Guillain-Barré Syndrome. Some researchers believe that the Zika virus is dangerous not only for children but also for adults. It is believed that fever can result in the development of a rare autoimmune disease – Guillain-Barré syndrome. It is characterized by paresis (partial paralysis) of the lower extremities, which after a few days or even hours spreads to the hands, and then to other body muscles. The main danger is that it can affect the respiratory system, in which case the person runs the risk of dying from oxygen lack. In addition, in some cases, Guillain-Barré syndrome causes some human muscles to remain paralyzed for life.

Lack of vaccine. The situation around the virus is exacerbated by the fact that there is no vaccine for it. According to experts, the corresponding drugs will appear no earlier than in 2 to 3 years.

Virus transmission routes

The Zika virus carrier is the Aedes aegypti mosquito, better known as the aedes albopictus. It is also a distributor of dengue and chikungunya viruses. A favorable environment for the reproduction of these insects is created, in particular, by landfills and open water tanks. Aedes aegypti are present in most countries with tropical and subtropical climates.
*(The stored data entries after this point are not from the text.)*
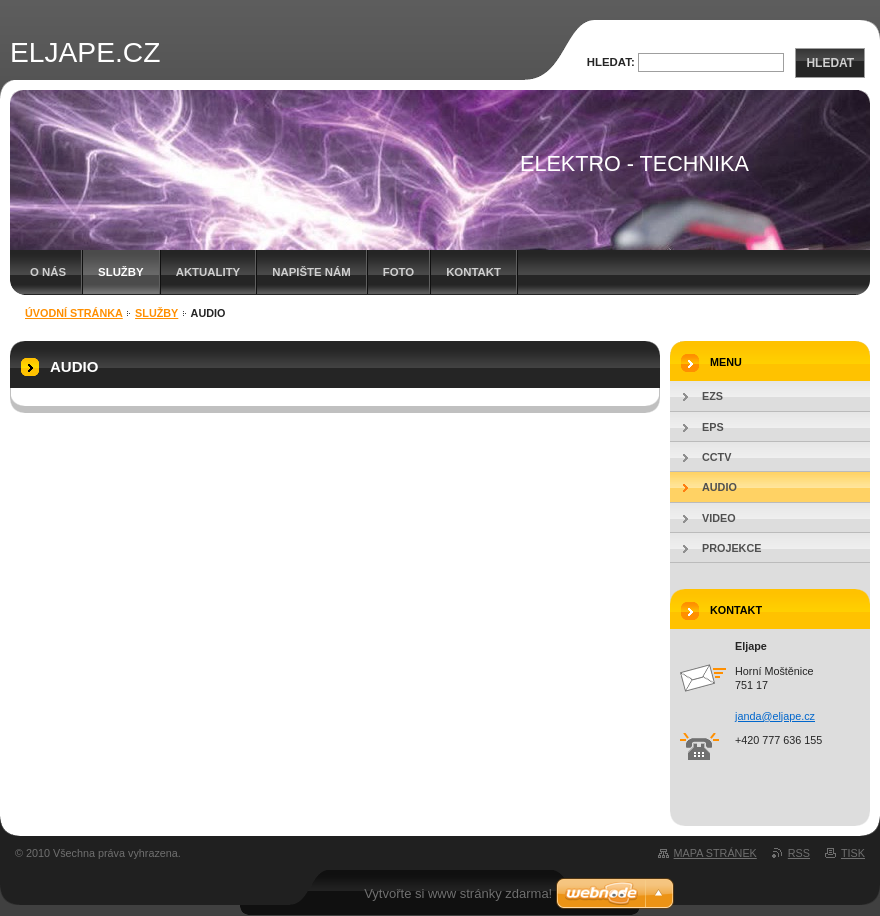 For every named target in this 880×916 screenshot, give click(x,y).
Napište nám (311, 272)
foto (398, 272)
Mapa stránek (715, 853)
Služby (121, 272)
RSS (799, 853)
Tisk (853, 853)
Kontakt (473, 272)
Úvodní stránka (74, 313)
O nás (48, 272)
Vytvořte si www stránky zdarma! (458, 893)
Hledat (830, 63)
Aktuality (208, 272)
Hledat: (611, 62) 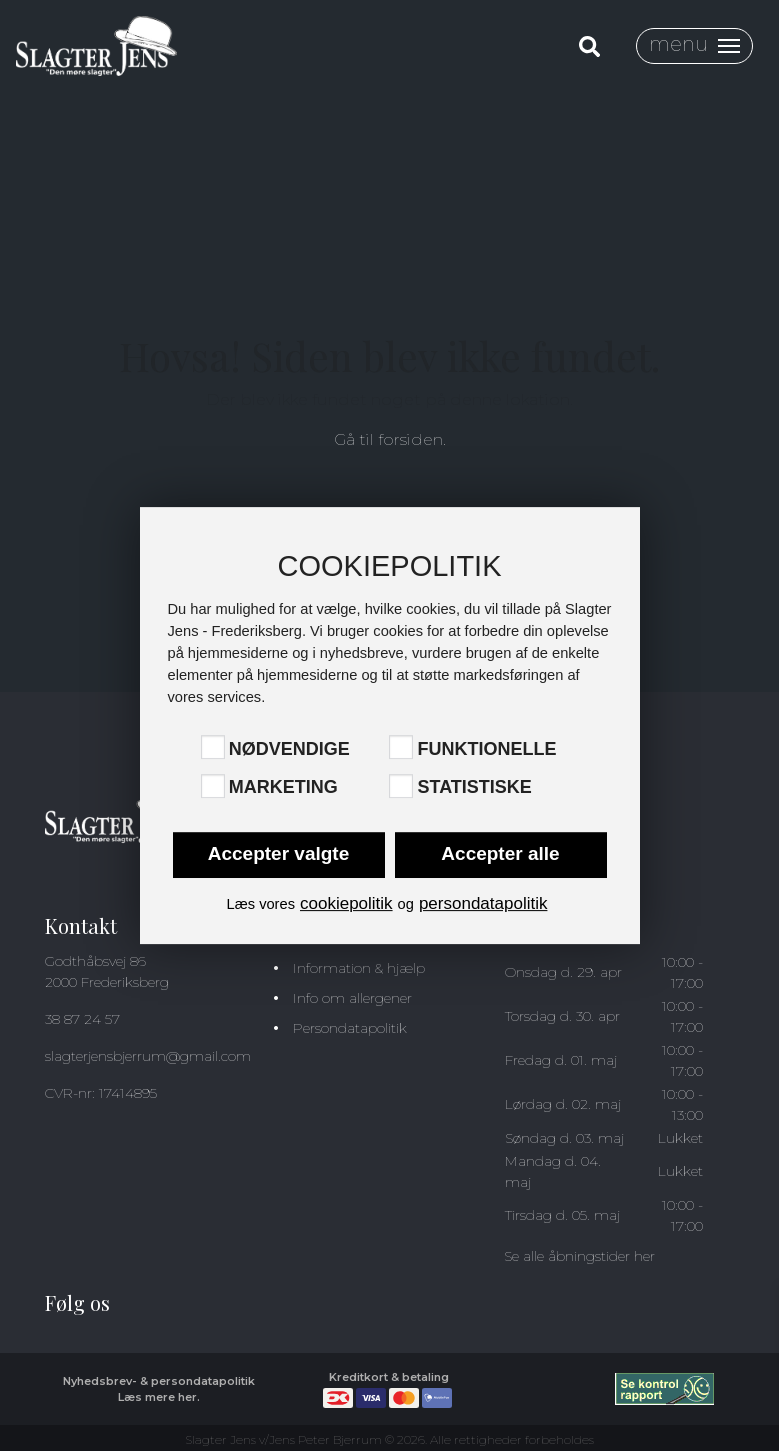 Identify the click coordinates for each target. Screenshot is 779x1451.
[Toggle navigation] (694, 46)
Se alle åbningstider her (579, 1256)
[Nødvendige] (213, 747)
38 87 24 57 (82, 1019)
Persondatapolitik (350, 1028)
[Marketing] (213, 786)
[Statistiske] (401, 786)
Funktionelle (486, 749)
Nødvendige (289, 749)
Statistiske (474, 788)
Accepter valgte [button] (279, 853)
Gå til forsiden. (390, 439)
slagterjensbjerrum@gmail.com (148, 1056)
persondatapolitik (483, 903)
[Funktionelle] (401, 747)
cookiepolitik (346, 903)
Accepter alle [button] (500, 853)
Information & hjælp (359, 968)
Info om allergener (352, 998)
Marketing (283, 788) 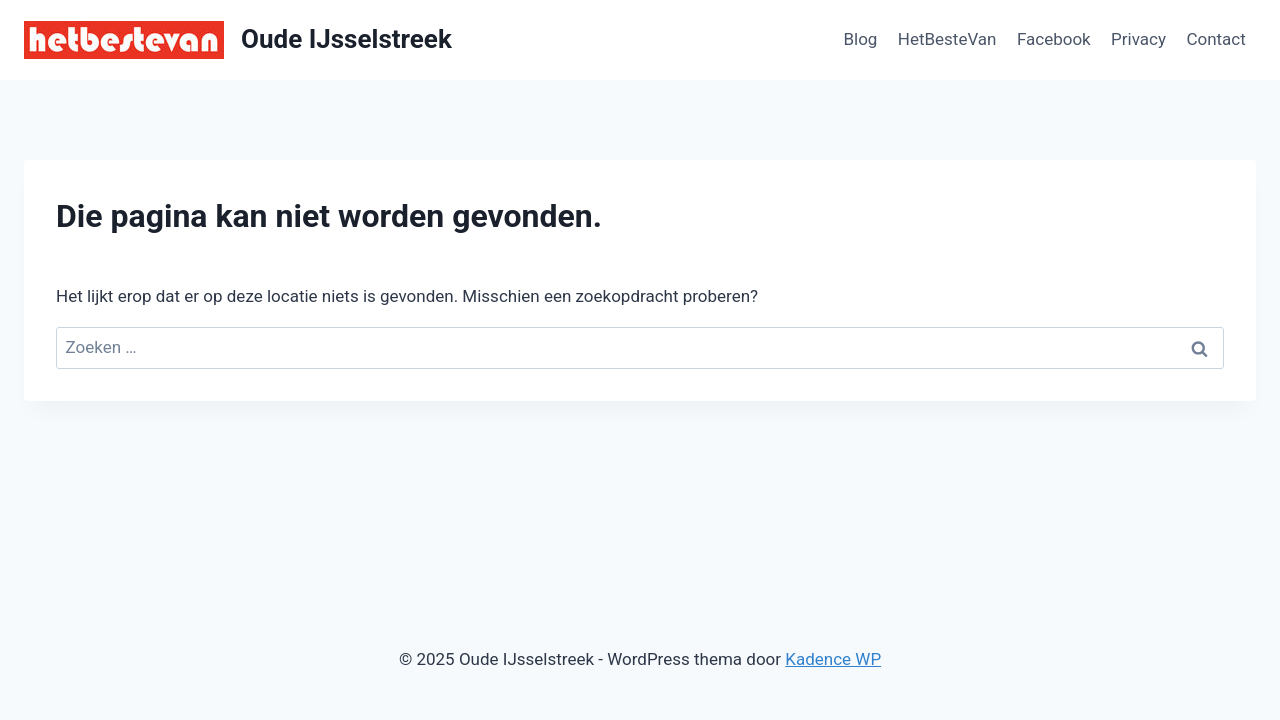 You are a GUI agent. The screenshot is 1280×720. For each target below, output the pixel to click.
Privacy (1138, 39)
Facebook (1054, 39)
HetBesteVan (947, 39)
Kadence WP (833, 659)
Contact (1215, 39)
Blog (860, 39) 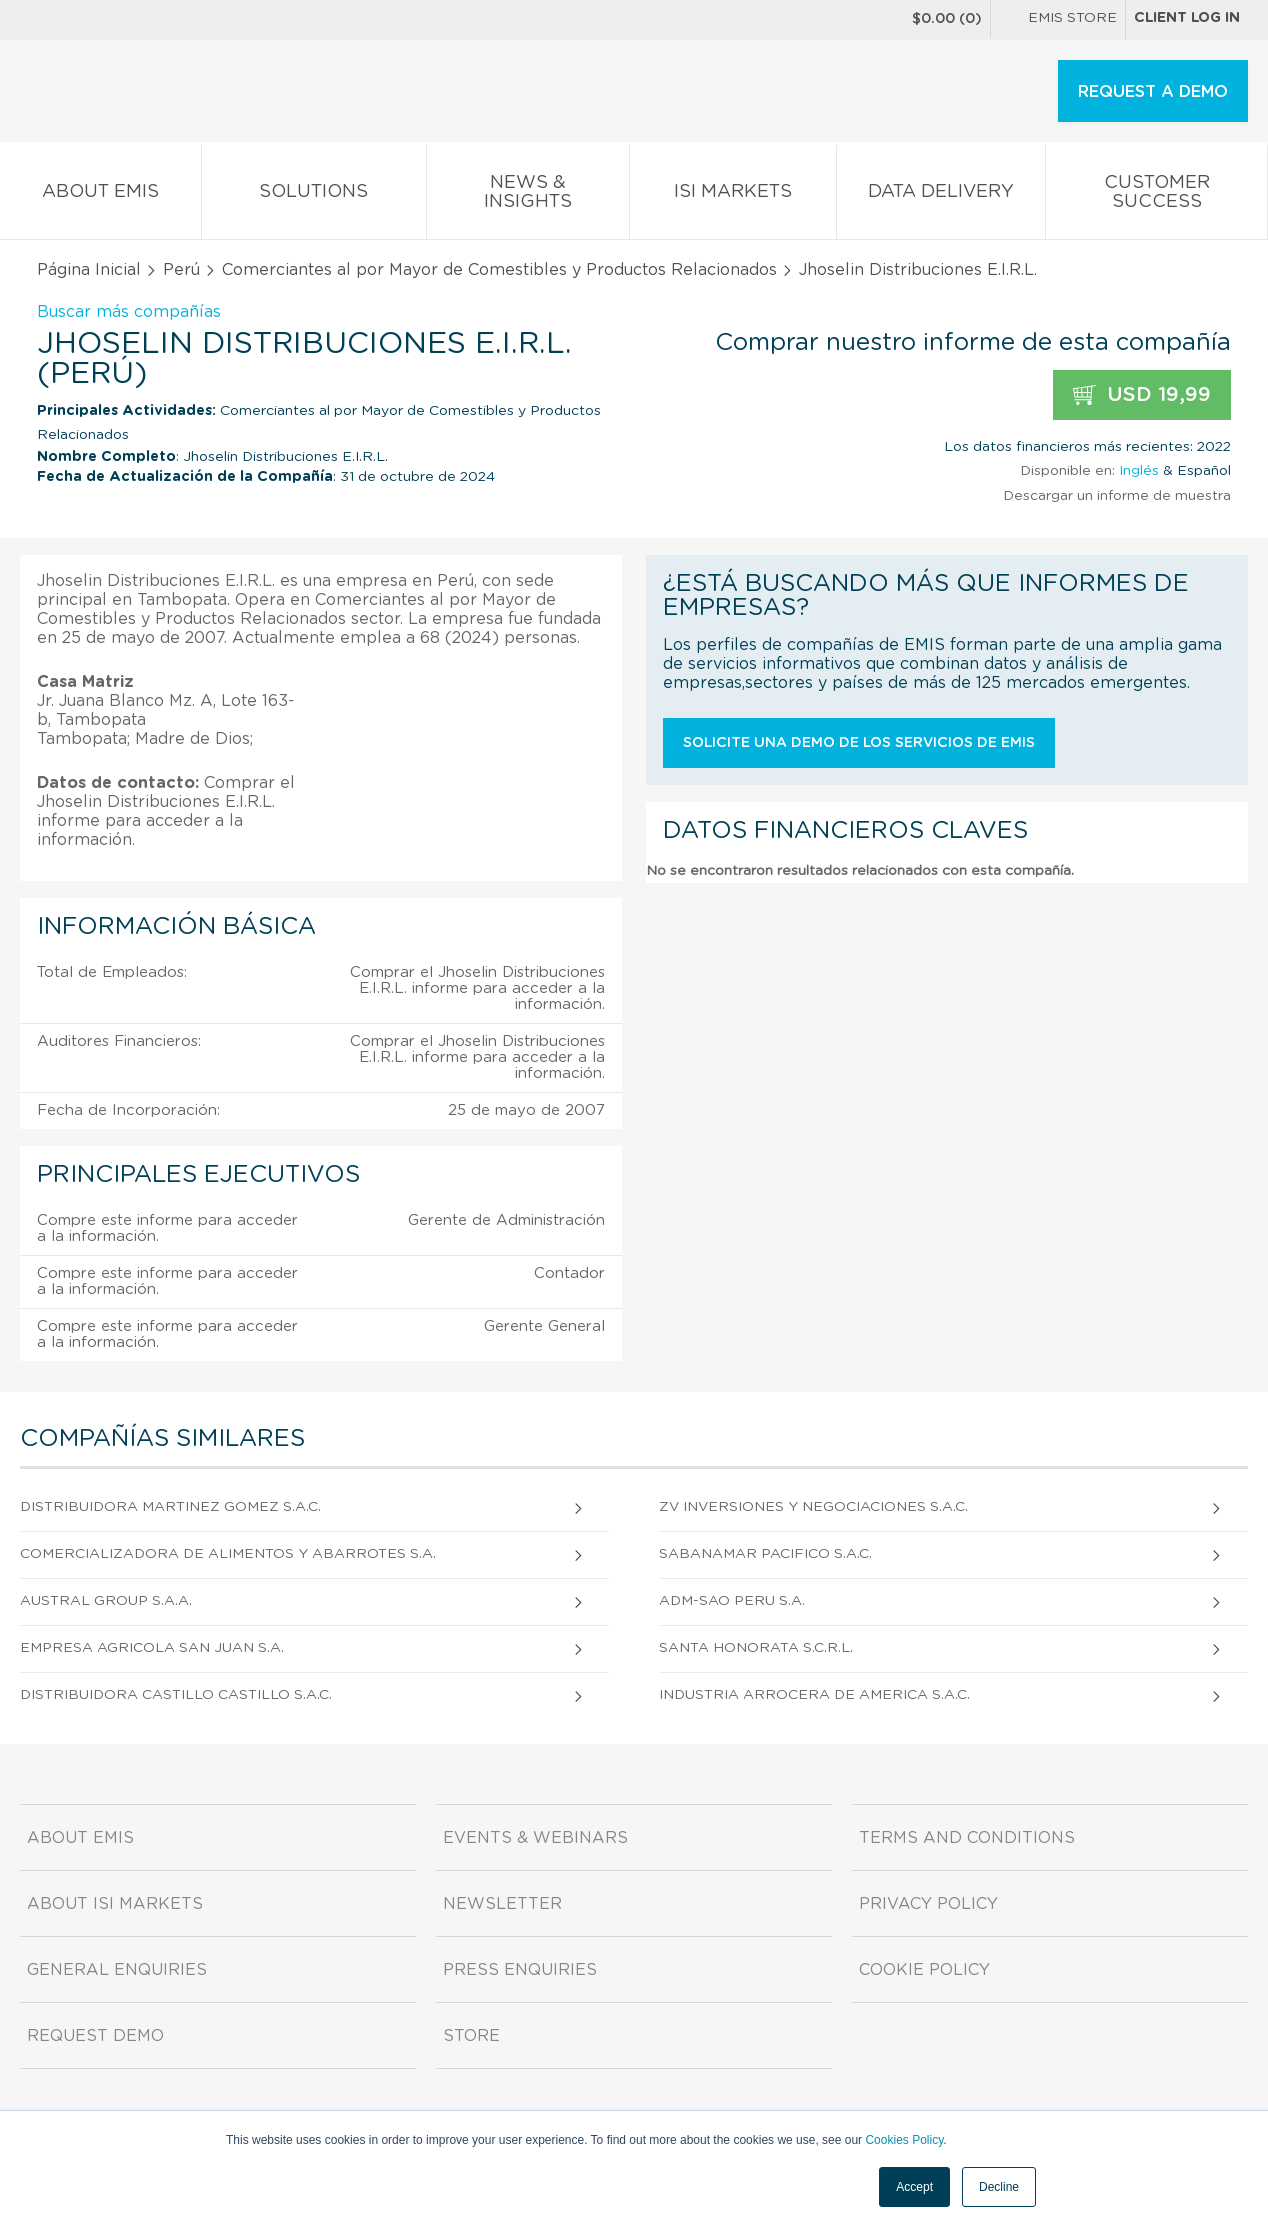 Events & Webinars (535, 1838)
Currently, employees of the Brazilian Science Foundation is testing the hypothesis that other types of mosquitoes, such as Culex, can be carriers of Zika virus. This assumption is based on the fact that a fever epidemic was recorded in Micronesia, where Aedes aegypti do not inhabit.

In addition, there is evidence that the virus can be transmitted from person to person during unprotected sex.

Transmission from mother to fetus is not excluded. However, WHO emphasizes that “evidence of Zika’s transmission during pregnancy or from mother to child is limited.” Research is currently underway to collect more evidence regarding perinatal transmission and to better understand how the virus affects infants. So far, there is no evidence that Zika can be transmitted through breast milk.


The Zika virus has the same symptoms as dengue and chikungunya fever:

In some cases, the disease is accompanied by nausea and vomiting, as well as pain in the stomach. However, some experts point to the fact that Zika fever can occur without pronounced symptoms. In this regard, it is very difficult to establish the exact number of cases: many patients after infection with the virus feel only mild malaise and do not go to the doctors.

The disease lasts about a week (from 2 to 7 days). The incubation period is from 3 to 12 days.

After recovery, the virus persists for more than 2 weeks in seminal fluid.

Distribution geography

According to WHO forecasts, the Zika virus can spread widely in America, affecting all countries except Canada and the mainland of Chile.